== Segment start ==
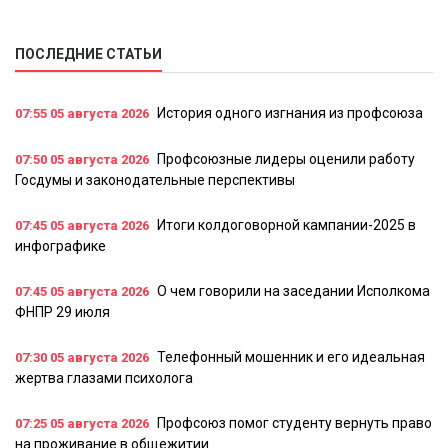
ПОСЛЕДНИЕ СТАТЬИ
История одного изгнания из профсоюза
07:55
05 августа 2026
Профсоюзные лидеры оценили работу
07:50
05 августа 2026
Госдумы и законодательные перспективы
Итоги колдоговорной кампании-2025 в
07:45
05 августа 2026
инфографике
О чем говорили на заседании Исполкома
07:45
05 августа 2026
ФНПР 29 июля
Телефонный мошенник и его идеальная
07:30
05 августа 2026
жертва глазами психолога
Профсоюз помог студенту вернуть право
07:25
05 августа 2026
на проживание в общежитии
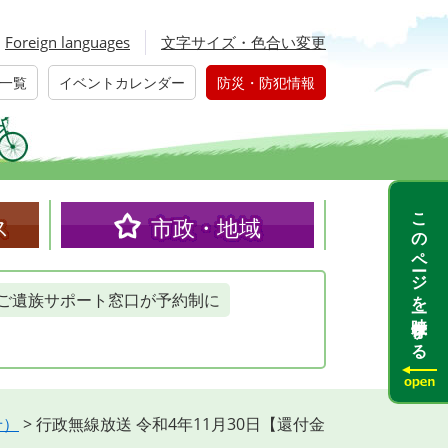
Foreign languages
文字サイズ・色合い変更
一覧
イベントカレンダー
防災・防犯情報
このページを一時保存する
ス
市政・地域
ご遺族サポート窓口が予約制に
せ）
>
行政無線放送 令和4年11月30日【還付金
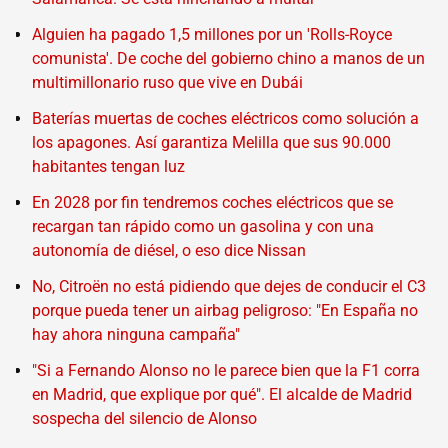
Alguien ha pagado 1,5 millones por un 'Rolls-Royce
comunista'. De coche del gobierno chino a manos de un
multimillonario ruso que vive en Dubái
Baterías muertas de coches eléctricos como solución a
los apagones. Así garantiza Melilla que sus 90.000
habitantes tengan luz
En 2028 por fin tendremos coches eléctricos que se
recargan tan rápido como un gasolina y con una
autonomía de diésel, o eso dice Nissan
No, Citroën no está pidiendo que dejes de conducir el C3
porque pueda tener un airbag peligroso: "En España no
hay ahora ninguna campaña"
"Si a Fernando Alonso no le parece bien que la F1 corra
en Madrid, que explique por qué". El alcalde de Madrid
sospecha del silencio de Alonso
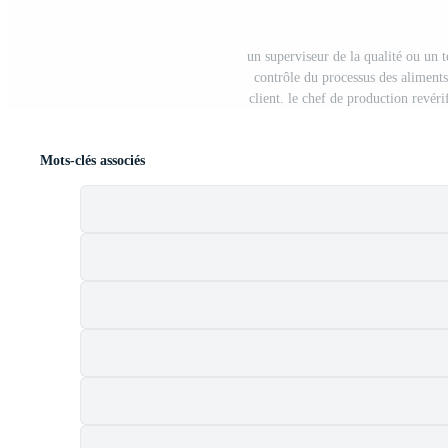
un superviseur de la qualité ou un 
contrôle du processus des aliment
client. le chef de production revéri
Mots-clés associés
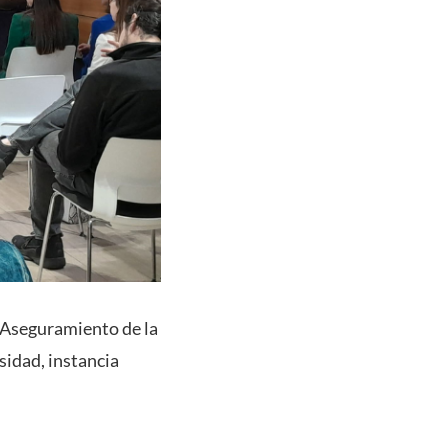
 Aseguramiento de la
sidad, instancia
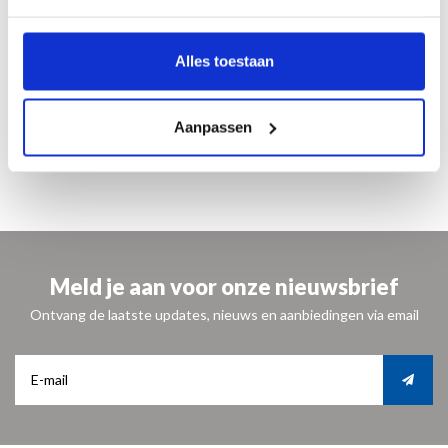
24 x 27 cm
224 Seiten
125 Abbiludgen
Alles toestaan
luxe paperback
ISBN 9789462622081
Deutsch
Aanpassen
€ 12,50
Meld je aan voor onze nieuwsbrief
Ontvang de laatste updates, nieuws en aanbiedingen via email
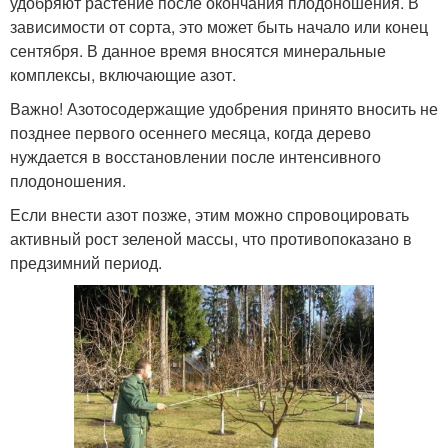
удобряют растение после окончания плодоношения. В
зависимости от сорта, это может быть начало или конец
сентября. В данное время вносятся минеральные
комплексы, включающие азот.
Важно! Азотосодержащие удобрения принято вносить не
позднее первого осеннего месяца, когда дерево
нуждается в восстановлении после интенсивного
плодоношения.
Если внести азот позже, этим можно спровоцировать
активный рост зеленой массы, что противопоказано в
предзимний период.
== Segment end ==
▸ **YOUR GOAL**
Transcribe exactly the lines that run from the first line of the records above through the line with "жертва глазами психолога", and include both of those lines; pictures stay out.

▸ **ANSWER BOX**
ПОСЛЕДНИЕ СТАТЬИ
История одного изгнания из профсоюза
07:55
05 августа 2026
Профсоюзные лидеры оценили работу
07:50
05 августа 2026
Госдумы и законодательные перспективы
Итоги колдоговорной кампании-2025 в
07:45
05 августа 2026
инфографике
О чем говорили на заседании Исполкома
07:45
05 августа 2026
ФНПР 29 июля
Телефонный мошенник и его идеальная
07:30
05 августа 2026
жертва глазами психолога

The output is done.